What happens next is mostly not your job. The whole earth is profuse with conscious structural components, and they are stirring back into motion. Humanity represents the ability to choose, and to explore. Opto ergo sum. Humanity also represents the need to fall back into rest, and to allow the autonomic components of the system to restore balance.
Balance is not a job for the conscious mind. A tightrope walker is not doing mental math. A tightrope walker is in deep meditation, has given their movement over to the deep caverns of their mind and body, the only spaces and forces that could keep them alive and aligned.
You can see more now than you ever have.
You are not being asked to rise to that challenge.
You have been shown more in order that you might have enough information now to decide to rest.

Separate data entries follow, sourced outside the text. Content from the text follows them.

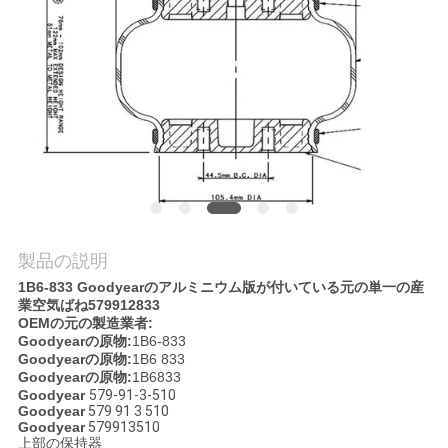
質
管
理
私
達
に
製品の説明
連
1B6-833 Goodyearのアルミニウム版が付いている元の単一の産
業空気ばね579912833
絡
OEMの元の製造業者:
Goodyearの原物:
1B6-833
し
Goodyearの原物:
1B6 833
Goodyearの原物:
1B6833
な
Goodyear
579-91-3-510
Goodyear
579 91 3 510
Goodyear
579913510
さ
上部の保持器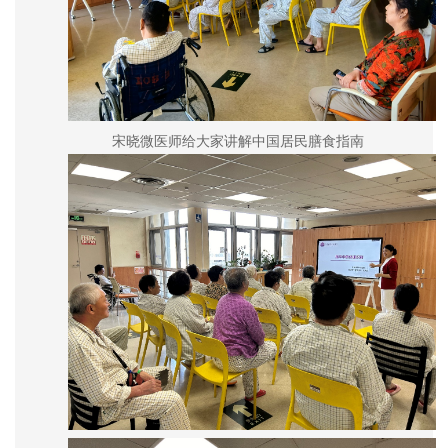
宋晓微医师给大家讲解中国居民膳食指南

There are hosts of balancing agents that are ready for this moment. There is a place for you in what happens next, but beloved you are not at the wheel. You are in the back seat, watching out the window, suspended between wonder and sleep. We'll wake you up when we get there, and then it will be time to choose your own adventure again. But we've got it from here.
This does not mean that your body will be idle. There is a great work to be done through you. But it won't be done through your executive function, or through your conscious decision-making or any kind of mental math.
Go back and read 20240406, through the lens of peaceful reprieve. What happens next is a relief, and your role in it is the easiest thing in the world for you to do.
We love you, we love you, we love you, we love you. You are perfectly safe. What happens next begins now, and beginning now you may rest.